(Beginning of DATA FOR PROCESSING)

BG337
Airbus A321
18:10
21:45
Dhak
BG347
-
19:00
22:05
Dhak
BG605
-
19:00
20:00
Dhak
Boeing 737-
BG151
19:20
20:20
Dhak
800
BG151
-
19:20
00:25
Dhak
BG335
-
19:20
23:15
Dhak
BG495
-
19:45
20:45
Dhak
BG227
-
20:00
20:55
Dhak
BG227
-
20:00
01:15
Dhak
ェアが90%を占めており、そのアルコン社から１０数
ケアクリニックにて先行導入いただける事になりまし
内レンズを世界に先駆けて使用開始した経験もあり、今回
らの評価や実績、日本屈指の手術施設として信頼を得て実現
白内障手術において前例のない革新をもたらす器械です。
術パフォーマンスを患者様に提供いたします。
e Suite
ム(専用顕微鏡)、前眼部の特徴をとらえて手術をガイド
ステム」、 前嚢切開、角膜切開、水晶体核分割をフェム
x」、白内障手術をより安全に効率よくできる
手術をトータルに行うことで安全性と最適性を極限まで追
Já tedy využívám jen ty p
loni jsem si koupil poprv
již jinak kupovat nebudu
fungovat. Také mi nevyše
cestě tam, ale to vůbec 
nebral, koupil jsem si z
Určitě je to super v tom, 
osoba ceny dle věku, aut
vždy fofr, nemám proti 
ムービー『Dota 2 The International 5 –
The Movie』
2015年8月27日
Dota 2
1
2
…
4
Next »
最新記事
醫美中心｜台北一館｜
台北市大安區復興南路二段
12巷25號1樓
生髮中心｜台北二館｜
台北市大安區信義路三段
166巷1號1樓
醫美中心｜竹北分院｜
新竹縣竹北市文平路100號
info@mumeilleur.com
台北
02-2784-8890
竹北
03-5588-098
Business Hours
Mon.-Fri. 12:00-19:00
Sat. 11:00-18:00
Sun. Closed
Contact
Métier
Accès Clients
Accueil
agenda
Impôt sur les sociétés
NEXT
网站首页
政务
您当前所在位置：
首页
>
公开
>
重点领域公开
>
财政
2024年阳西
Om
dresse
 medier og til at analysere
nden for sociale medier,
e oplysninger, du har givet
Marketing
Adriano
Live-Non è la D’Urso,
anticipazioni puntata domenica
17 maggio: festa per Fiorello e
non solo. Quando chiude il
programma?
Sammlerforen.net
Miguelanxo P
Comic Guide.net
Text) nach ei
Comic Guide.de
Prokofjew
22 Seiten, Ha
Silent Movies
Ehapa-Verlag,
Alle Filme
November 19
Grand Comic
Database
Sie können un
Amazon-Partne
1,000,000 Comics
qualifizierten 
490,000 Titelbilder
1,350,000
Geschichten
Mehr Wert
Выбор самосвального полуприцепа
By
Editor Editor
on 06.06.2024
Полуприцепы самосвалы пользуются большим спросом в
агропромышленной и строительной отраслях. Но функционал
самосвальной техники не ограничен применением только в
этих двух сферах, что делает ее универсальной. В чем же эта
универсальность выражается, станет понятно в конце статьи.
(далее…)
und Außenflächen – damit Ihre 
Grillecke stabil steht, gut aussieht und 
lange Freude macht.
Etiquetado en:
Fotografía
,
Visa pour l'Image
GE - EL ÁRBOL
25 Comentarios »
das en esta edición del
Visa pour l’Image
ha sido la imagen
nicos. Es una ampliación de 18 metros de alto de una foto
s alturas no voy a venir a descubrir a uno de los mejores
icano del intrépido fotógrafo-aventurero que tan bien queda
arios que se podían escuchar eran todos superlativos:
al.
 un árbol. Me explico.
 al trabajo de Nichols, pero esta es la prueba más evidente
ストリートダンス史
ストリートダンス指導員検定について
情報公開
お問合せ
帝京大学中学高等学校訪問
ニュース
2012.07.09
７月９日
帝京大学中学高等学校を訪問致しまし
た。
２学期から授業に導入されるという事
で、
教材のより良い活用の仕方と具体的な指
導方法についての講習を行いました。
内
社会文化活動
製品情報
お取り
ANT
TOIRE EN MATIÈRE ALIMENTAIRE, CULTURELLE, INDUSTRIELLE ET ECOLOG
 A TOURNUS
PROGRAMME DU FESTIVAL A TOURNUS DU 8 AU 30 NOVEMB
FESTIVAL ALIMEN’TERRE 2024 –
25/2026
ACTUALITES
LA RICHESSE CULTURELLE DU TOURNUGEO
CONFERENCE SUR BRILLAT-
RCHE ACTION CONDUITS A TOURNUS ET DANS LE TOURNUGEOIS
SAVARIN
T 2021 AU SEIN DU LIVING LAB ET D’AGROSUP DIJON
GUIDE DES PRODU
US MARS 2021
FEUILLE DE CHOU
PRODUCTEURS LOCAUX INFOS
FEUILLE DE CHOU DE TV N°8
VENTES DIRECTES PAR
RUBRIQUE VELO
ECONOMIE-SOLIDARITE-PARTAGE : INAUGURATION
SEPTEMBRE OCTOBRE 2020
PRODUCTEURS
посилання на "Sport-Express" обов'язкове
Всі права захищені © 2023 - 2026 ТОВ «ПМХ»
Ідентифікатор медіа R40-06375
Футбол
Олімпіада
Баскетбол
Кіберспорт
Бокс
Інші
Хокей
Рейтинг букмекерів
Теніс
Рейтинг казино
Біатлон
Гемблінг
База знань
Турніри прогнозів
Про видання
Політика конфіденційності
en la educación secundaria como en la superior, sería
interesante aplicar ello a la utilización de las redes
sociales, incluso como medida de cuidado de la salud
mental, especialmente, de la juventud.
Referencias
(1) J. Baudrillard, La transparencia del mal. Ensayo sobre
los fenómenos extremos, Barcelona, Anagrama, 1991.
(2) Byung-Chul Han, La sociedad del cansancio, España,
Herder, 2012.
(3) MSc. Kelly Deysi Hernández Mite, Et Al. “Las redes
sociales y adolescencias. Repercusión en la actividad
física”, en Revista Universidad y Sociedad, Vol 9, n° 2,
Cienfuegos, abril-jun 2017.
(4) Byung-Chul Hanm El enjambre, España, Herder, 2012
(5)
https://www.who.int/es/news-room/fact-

(End of DATA FOR PROCESSING)

Starting with the line above that holds "Geschichten" and stopping with the line that holds "sociales, incluso como", reproduce each line exactly, omitting all other lines.

Geschichten
Mehr Wert
Выбор самосвального полуприцепа
By
Editor Editor
on 06.06.2024
Полуприцепы самосвалы пользуются большим спросом в
агропромышленной и строительной отраслях. Но функционал
самосвальной техники не ограничен применением только в
этих двух сферах, что делает ее универсальной. В чем же эта
универсальность выражается, станет понятно в конце статьи.
(далее…)
und Außenflächen – damit Ihre 
Grillecke stabil steht, gut aussieht und 
lange Freude macht.
Etiquetado en:
Fotografía
,
Visa pour l'Image
GE - EL ÁRBOL
25 Comentarios »
das en esta edición del
Visa pour l’Image
ha sido la imagen
nicos. Es una ampliación de 18 metros de alto de una foto
s alturas no voy a venir a descubrir a uno de los mejores
icano del intrépido fotógrafo-aventurero que tan bien queda
arios que se podían escuchar eran todos superlativos:
al.
 un árbol. Me explico.
 al trabajo de Nichols, pero esta es la prueba más evidente
ストリートダンス史
ストリートダンス指導員検定について
情報公開
お問合せ
帝京大学中学高等学校訪問
ニュース
2012.07.09
７月９日
帝京大学中学高等学校を訪問致しまし
た。
２学期から授業に導入されるという事
で、
教材のより良い活用の仕方と具体的な指
導方法についての講習を行いました。
内
社会文化活動
製品情報
お取り
ANT
TOIRE EN MATIÈRE ALIMENTAIRE, CULTURELLE, INDUSTRIELLE ET ECOLOG
 A TOURNUS
PROGRAMME DU FESTIVAL A TOURNUS DU 8 AU 30 NOVEMB
FESTIVAL ALIMEN’TERRE 2024 –
25/2026
ACTUALITES
LA RICHESSE CULTURELLE DU TOURNUGEO
CONFERENCE SUR BRILLAT-
RCHE ACTION CONDUITS A TOURNUS ET DANS LE TOURNUGEOIS
SAVARIN
T 2021 AU SEIN DU LIVING LAB ET D’AGROSUP DIJON
GUIDE DES PRODU
US MARS 2021
FEUILLE DE CHOU
PRODUCTEURS LOCAUX INFOS
FEUILLE DE CHOU DE TV N°8
VENTES DIRECTES PAR
RUBRIQUE VELO
ECONOMIE-SOLIDARITE-PARTAGE : INAUGURATION
SEPTEMBRE OCTOBRE 2020
PRODUCTEURS
посилання на "Sport-Express" обов'язкове
Всі права захищені © 2023 - 2026 ТОВ «ПМХ»
Ідентифікатор медіа R40-06375
Футбол
Олімпіада
Баскетбол
Кіберспорт
Бокс
Інші
Хокей
Рейтинг букмекерів
Теніс
Рейтинг казино
Біатлон
Гемблінг
База знань
Турніри прогнозів
Про видання
Політика конфіденційності
en la educación secundaria como en la superior, sería
interesante aplicar ello a la utilización de las redes
sociales, incluso como medida de cuidado de la salud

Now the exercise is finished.